UK urges 1 million to get measles shots: Debunked ‘research’ linking vaccine to autism blamed for resurging disease

Health officials in the United Kingdom are urging parents to get their children vaccinated against measles, which is resurging due in no small measure to vaccine fears caused by since discredited research linking the measles/mumps/rubella (MMR) shot to autism.

With a massive outbreak in Wales now at some 1000 cases, UK health officials have announced a national “catch-up” immunization program to immunize 1 million children and adolescents with MMR. In particular, the government is reaching out to parents of unvaccinated or partially vaccinated children age 10-16 years old, many of whom were not immunized with MMR after a 1998 published “study” implied the vaccine may cause autism. The paper by Andrew Jeremy Wakefield, a former surgeon and medical researcher in the UK, was published in the respected medical journal The Lancet -- which took the highly unusual step of retracting the article in 2010.(1)

“It should have never been published -- nothing was ever studied,” says Paul Offit, MD, vaccine researcher and infectious disease chief at the Children's Hospital of Philadelphia. “It was simply a case series, which said there were children who had received the MMR vaccine and within a month had been noticed to have symptoms of autism. That's not a study. At best, you can say that British group raised a hypothesis, but they didn't test the hypothesis. If you have an outlandish hypothesis — in this case of vaccine causing autism — I think that in order to be published you should have far more supportive data. There were no data. “

Frequently interviewed in Hospital Infection Control & Prevention, Offit has been a voice of reason against the growing anti-vaccine movement in the U.S. and globally -- and he has the hate mail to prove it. The Lancet article and the ensuing fears it generated appear to have decreased immunization rates against vaccine preventable diseases and contributed to outbreaks that have included deaths.

“The old line from Carl Sagan is that ‘extraordinary claims should be matched by extraordinary evidence,’" Offit says. “This [retracted article] was an extraordinary claim with no evidence. All it did was frighten people. When studies were done — when you actually compare children who received or didn't receive MMR and see that the risk of autism was the same in both groups — then you had your answer.”

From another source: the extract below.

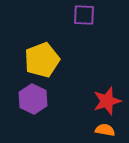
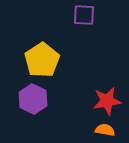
yellow pentagon: rotated 12 degrees counterclockwise
red star: rotated 8 degrees clockwise
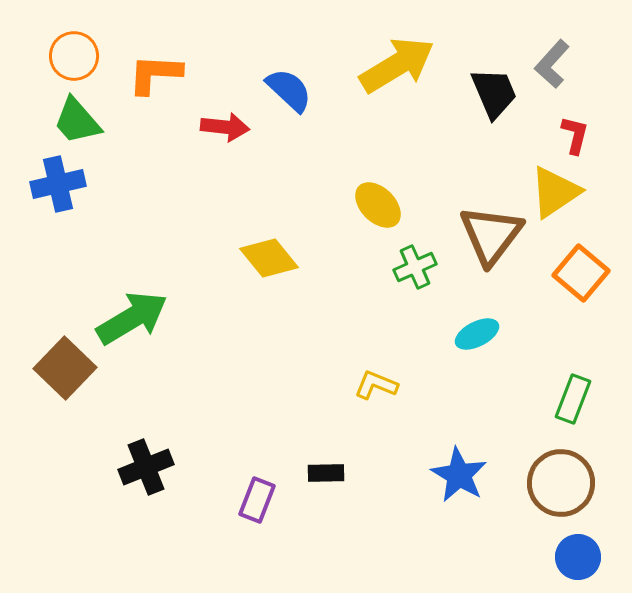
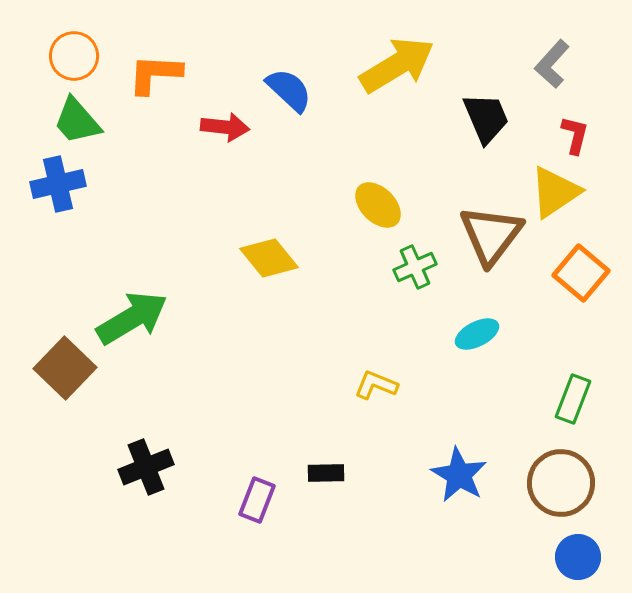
black trapezoid: moved 8 px left, 25 px down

But by then the damage had been done, and unvaccinated children would eventually degrade herd immunity and fuel the kind of measles outbreaks now occurring in the UK. Similar outbreaks and imported cases of vaccine-preventable diseases have hit non-vaccinated populations in the U.S., causing chaos in hospitals after unsuspected cases are admitted. A paper published last year by French researchers found that “measles is being transmitted from patients to health care workers (HCWs) and from HCWs to patients and colleagues.”(2) They stressed the need for all health care workers to be immunized against measles.


1. Wakefield AJ, et al. RETRACTED: Ileal-lymphoid-nodular hyperplasia, non-specific colitis, and pervasive developmental disorder in children. Lancet 1998; 351:637-641.

2. Botelho-Nevers E, et al. Nosocomial transmission of measles: an updated review. Vaccine. 2012 Jun 8;30(27):3996-4001.